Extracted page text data
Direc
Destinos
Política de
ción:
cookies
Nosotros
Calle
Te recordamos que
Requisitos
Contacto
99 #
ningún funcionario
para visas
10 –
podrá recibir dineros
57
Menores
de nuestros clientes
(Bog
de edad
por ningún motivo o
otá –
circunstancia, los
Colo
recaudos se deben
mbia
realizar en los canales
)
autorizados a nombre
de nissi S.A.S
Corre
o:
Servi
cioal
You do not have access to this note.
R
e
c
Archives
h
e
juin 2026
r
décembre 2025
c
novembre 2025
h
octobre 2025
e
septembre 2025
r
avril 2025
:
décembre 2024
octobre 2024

---

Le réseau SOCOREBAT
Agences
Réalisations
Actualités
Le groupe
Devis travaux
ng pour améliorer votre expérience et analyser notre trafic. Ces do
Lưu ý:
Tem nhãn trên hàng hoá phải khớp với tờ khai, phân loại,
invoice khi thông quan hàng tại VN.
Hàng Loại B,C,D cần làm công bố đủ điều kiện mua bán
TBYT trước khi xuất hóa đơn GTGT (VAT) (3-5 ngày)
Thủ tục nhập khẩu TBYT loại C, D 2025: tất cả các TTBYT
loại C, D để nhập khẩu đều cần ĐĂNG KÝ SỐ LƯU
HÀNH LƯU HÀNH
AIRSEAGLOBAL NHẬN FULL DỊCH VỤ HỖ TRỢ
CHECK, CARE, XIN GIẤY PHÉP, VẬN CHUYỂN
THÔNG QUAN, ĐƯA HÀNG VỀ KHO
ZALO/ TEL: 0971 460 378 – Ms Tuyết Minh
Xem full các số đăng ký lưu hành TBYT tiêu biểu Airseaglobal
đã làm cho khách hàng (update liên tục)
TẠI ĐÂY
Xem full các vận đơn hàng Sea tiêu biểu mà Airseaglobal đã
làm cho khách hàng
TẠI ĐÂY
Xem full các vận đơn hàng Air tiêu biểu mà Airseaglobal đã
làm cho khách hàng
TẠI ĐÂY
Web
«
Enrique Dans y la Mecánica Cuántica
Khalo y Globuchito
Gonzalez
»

==

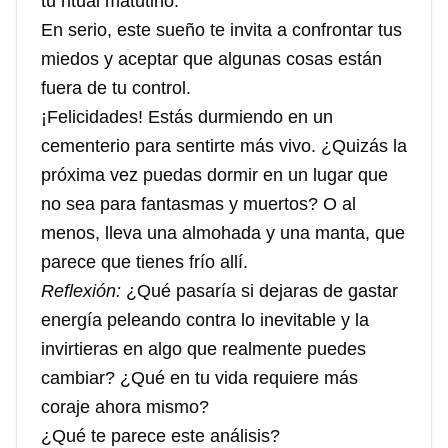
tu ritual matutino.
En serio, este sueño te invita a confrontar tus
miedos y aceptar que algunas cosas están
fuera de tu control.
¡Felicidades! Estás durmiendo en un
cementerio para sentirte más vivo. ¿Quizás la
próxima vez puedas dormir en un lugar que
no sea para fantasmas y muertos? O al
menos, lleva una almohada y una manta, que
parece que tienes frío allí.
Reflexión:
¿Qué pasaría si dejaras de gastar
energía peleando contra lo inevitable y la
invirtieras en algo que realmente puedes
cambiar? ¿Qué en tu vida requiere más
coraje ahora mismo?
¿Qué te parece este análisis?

# Description of the task:
Reproduce the lines of the entries above from the one with "novembre 2025" to the one with "octobre 2024", both included, exactly and without any other line.

# Task result:
novembre 2025
h
octobre 2025
e
septembre 2025
r
avril 2025
:
décembre 2024
octobre 2024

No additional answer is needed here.